Скрипнула дверь. В контору кто-то вошел Макаров понял: ребята пришли со станции. Он медленно поднял голову. Перед ним стояла девушка с серыми прозрачными глазами в легком белом платочке.
— Нина! — вскричал Макаров, вскакивая и подходя к девушке. — Как вы сюда попали?
Изумленные Симка и Борисенко, пятясь, вышли из конторы…
СКРЕЩЕННЫЕ КОПЬЯ
С Ниной Макаров встретился в Ашхабаде во время их вынужденного безделья.
В эти дни он часто уходил в полюбившийся ему сквер имени Ленина. Там, сидя на скамье, он часами любовался далекими горами.

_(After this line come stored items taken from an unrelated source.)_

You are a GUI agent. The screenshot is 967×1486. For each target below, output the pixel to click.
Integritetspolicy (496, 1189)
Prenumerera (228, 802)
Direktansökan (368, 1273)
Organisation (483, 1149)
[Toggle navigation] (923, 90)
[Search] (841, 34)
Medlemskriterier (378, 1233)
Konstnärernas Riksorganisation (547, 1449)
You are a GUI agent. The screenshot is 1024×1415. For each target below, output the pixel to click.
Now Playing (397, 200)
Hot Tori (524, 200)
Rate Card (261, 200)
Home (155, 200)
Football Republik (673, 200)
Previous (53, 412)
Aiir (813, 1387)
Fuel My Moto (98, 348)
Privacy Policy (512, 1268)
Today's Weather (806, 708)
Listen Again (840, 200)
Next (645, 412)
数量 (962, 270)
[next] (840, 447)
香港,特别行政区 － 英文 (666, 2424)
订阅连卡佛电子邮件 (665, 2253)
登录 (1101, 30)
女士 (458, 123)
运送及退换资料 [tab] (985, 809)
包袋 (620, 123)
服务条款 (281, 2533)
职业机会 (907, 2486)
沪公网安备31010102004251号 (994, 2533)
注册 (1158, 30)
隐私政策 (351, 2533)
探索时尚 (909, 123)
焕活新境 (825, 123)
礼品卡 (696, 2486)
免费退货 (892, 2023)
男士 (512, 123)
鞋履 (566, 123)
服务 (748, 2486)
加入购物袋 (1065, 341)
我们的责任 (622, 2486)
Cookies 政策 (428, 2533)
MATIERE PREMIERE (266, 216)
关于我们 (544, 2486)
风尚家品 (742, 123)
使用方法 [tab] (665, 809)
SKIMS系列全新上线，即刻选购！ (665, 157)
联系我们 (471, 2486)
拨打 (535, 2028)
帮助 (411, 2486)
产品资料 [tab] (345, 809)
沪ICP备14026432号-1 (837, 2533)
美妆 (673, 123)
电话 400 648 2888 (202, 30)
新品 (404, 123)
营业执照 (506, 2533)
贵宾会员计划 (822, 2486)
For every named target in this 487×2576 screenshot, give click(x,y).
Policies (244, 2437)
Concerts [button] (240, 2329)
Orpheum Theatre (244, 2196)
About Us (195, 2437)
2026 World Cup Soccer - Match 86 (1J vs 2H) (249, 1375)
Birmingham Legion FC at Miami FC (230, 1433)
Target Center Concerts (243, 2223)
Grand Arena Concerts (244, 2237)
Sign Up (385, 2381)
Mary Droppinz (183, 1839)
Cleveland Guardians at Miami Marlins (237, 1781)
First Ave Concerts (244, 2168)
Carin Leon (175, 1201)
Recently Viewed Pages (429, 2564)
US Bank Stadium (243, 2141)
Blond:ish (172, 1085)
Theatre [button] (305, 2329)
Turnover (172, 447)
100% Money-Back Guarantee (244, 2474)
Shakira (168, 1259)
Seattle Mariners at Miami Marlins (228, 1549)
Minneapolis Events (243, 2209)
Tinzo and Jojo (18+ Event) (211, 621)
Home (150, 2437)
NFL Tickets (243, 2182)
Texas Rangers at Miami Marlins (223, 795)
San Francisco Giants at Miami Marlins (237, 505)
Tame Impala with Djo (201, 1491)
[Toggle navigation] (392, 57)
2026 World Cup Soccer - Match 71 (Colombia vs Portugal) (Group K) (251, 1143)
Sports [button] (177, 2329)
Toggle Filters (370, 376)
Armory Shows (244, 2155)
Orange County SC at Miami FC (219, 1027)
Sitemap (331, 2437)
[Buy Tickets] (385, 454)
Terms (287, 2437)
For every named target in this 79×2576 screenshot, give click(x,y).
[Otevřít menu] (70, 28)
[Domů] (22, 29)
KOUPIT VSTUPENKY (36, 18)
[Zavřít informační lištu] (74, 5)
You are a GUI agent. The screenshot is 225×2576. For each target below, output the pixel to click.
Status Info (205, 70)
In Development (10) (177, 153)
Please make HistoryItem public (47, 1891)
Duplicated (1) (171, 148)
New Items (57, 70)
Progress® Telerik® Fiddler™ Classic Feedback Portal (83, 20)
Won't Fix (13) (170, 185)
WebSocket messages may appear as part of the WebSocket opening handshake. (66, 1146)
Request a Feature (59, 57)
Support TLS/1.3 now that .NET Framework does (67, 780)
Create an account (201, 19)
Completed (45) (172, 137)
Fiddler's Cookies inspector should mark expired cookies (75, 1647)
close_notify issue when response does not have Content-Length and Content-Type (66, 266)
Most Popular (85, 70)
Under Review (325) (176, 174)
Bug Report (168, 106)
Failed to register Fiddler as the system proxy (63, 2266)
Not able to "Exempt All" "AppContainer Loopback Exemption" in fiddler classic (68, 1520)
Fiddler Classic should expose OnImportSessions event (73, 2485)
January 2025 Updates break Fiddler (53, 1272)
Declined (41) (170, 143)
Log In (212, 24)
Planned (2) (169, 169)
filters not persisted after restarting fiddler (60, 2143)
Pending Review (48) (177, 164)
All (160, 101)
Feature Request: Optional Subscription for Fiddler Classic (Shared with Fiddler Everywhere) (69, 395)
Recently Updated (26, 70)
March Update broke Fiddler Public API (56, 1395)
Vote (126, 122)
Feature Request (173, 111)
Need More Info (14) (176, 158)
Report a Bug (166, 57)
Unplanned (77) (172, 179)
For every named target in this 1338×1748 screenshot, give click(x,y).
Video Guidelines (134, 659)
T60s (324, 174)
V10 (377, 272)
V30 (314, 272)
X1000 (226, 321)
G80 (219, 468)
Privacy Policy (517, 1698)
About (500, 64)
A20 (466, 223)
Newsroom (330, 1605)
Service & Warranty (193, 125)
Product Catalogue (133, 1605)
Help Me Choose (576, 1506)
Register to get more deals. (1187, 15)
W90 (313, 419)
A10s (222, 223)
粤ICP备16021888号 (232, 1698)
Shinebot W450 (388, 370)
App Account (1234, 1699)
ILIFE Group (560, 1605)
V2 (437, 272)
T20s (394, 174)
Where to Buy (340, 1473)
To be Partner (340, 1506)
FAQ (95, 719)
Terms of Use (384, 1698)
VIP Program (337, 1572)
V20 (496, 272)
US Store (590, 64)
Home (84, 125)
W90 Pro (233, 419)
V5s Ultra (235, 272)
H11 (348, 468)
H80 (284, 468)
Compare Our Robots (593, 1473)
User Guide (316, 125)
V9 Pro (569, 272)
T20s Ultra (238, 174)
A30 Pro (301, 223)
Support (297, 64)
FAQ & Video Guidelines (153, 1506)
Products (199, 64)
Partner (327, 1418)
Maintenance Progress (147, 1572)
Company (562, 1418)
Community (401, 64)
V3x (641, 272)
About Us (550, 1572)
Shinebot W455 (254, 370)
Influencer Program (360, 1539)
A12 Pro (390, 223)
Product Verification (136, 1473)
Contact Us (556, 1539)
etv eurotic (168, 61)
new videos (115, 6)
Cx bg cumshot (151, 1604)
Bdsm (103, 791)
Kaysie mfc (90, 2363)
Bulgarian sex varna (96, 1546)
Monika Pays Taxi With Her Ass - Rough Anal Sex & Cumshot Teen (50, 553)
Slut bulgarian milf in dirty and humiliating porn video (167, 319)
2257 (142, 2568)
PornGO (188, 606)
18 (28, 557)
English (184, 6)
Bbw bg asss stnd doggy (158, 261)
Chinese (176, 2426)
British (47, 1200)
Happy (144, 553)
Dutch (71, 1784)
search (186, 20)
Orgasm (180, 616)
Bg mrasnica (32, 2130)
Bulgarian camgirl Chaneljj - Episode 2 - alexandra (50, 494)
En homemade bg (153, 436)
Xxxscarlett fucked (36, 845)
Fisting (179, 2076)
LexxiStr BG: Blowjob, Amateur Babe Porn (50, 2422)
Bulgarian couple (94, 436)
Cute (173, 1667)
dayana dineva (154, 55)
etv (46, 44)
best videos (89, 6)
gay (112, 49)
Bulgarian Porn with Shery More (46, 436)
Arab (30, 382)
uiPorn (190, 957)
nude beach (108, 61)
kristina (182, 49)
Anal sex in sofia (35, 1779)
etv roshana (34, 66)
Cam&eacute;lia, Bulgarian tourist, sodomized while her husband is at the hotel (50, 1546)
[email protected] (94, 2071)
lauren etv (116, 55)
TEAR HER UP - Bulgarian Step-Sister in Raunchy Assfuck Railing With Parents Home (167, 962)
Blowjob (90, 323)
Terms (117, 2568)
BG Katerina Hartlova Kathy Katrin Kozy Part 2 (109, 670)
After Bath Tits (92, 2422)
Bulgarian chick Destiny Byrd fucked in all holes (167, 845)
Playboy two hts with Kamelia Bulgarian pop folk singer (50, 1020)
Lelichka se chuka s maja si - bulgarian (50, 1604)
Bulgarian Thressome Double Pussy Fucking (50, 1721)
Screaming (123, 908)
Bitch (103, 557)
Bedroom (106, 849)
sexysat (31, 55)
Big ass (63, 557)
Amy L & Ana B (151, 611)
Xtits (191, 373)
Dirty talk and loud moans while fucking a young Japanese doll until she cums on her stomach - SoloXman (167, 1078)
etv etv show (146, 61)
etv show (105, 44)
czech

Розовые утром, словно осыпанные лепестками только что расцветшего миндаля, они голубели к полудню и вновь покрывались розовыми и багряными красками в часы заката. В сквере почти никого нет, припекает солнце. Радиорупоры передают мелодичную, хотя и несколько однообразную, туркменскую музыку.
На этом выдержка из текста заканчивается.